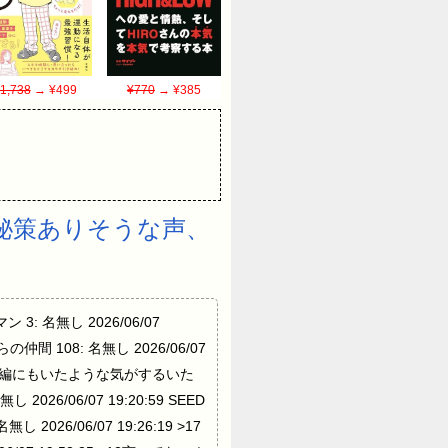
1,738
→ ¥499
¥770
→ ¥385
秘策ありそうな声、
ン 3: 名無し 2026/06/07
仲間 108: 名無し 2026/06/07
 なんか本編にもいたような気がするいた
26/06/07 19:20:59 SEED
/06/07 19:26:19 >17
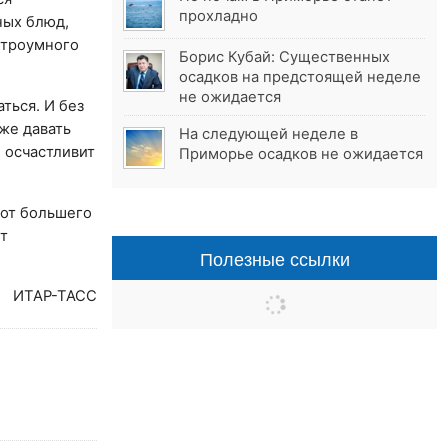
прохладно
ных блюд,
итроумного
Борис Кубай: Существенных
осадков на предстоящей неделе
не ожидается
ться. И без
кже давать
На следующей неделе в
е осчастливит
Приморье осадков не ожидается
 от большего
т
Полезные ссылки
ИТАР-ТАСС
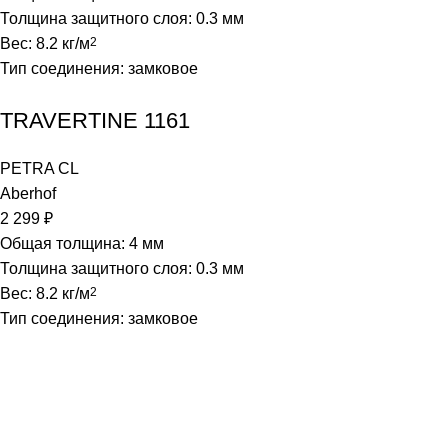
Толщина защитного слоя: 0.3 мм
Вес: 8.2 кг/м
2
Тип соединения: замковое
TRAVERTINE 1161
PETRA CL
Aberhof
2 299
₽
Общая толщина: 4 мм
Толщина защитного слоя: 0.3 мм
Вес: 8.2 кг/м
2
Тип соединения: замковое
Магазин напольных покрытий "Наполеон" в Оренбурге.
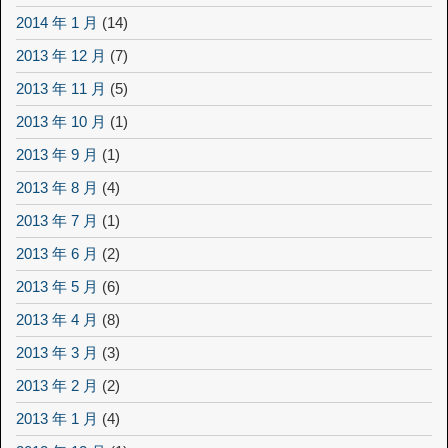
2014 年 1 月
(14)
2013 年 12 月
(7)
2013 年 11 月
(5)
2013 年 10 月
(1)
2013 年 9 月
(1)
2013 年 8 月
(4)
2013 年 7 月
(1)
2013 年 6 月
(2)
2013 年 5 月
(6)
2013 年 4 月
(8)
2013 年 3 月
(3)
2013 年 2 月
(2)
2013 年 1 月
(4)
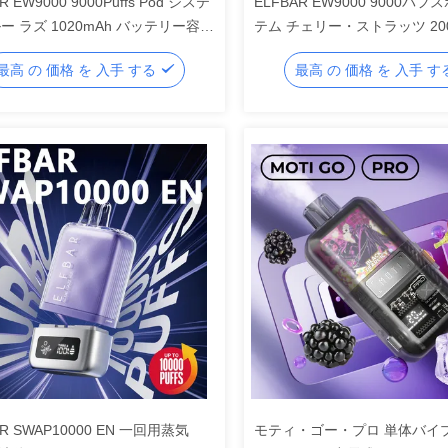
R EW9000 9000Puffs Pod システ
ELFBAR EW9000 9000パ
ー ラズ 1020mAh バッテリー容量
テム チェリー・ストラッツ 20
88 X 22 X 27mm
テリー容量
最高 の 価格 を 入手 する
最高 の 価格 を 入手 
AR SWAP10000 EN 一回用蒸気
モティ・ゴー・プロ 単体バイ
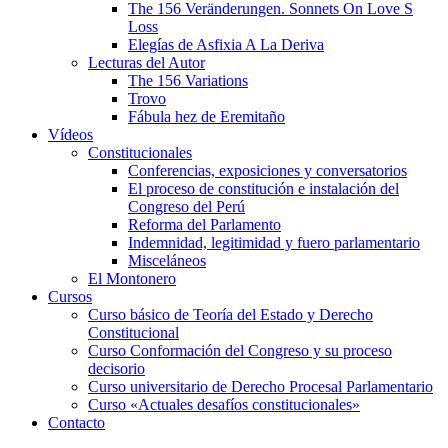
The 156 Veränderungen. Sonnets On Love S
Loss
Elegías de Asfixia A La Deriva
Lecturas del Autor
The 156 Variations
Trovo
Fábula hez de Eremitaño
Vídeos
Constitucionales
Conferencias, exposiciones y conversatorios
El proceso de constitución e instalación del
Congreso del Perú
Reforma del Parlamento
Indemnidad, legitimidad y fuero parlamentario
Misceláneos
El Montonero
Cursos
Curso básico de Teoría del Estado y Derecho
Constitucional
Curso Conformación del Congreso y su proceso
decisorio
Curso universitario de Derecho Procesal Parlamentario
Curso «Actuales desafíos constitucionales»
Contacto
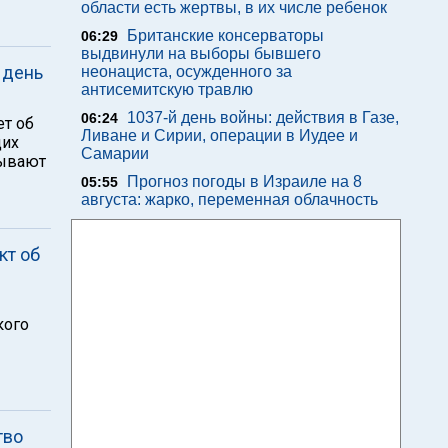
области есть жертвы, в их числе ребенок
Британские консерваторы
06:29
выдвинули на выборы бывшего
 день
неонациста, осужденного за
антисемитскую травлю
1037-й день войны: действия в Газе,
06:24
ет об
Ливане и Сирии, операции в Иудее и
щих
Самарии
зывают
Прогноз погоды в Израиле на 8
05:55
августа: жарко, переменная облачность
кт об
кого
тво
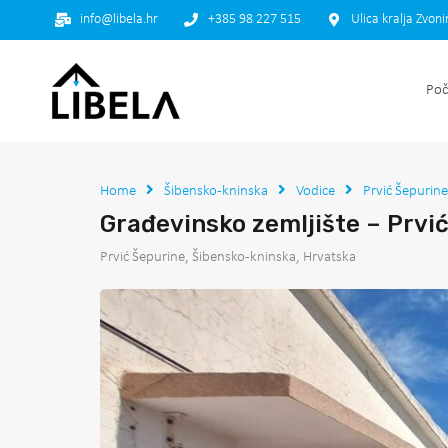
info@libela.hr
+385 98 227 515
Ulica kralja Zvon
Poč
Home
Šibensko-kninska
Vodice
Prvić Šepurine
Građevinsko zemljište – Prvi
Prvić Šepurine, Šibensko-kninska, Hrvatska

══════

TASK DETAILS:
Lines from the entries that contain the word "Derecho" are what the answer must hold.

RESPONSE BOX:
Curso básico de Teoría del Estado y Derecho
Curso universitario de Derecho Procesal Parlamentario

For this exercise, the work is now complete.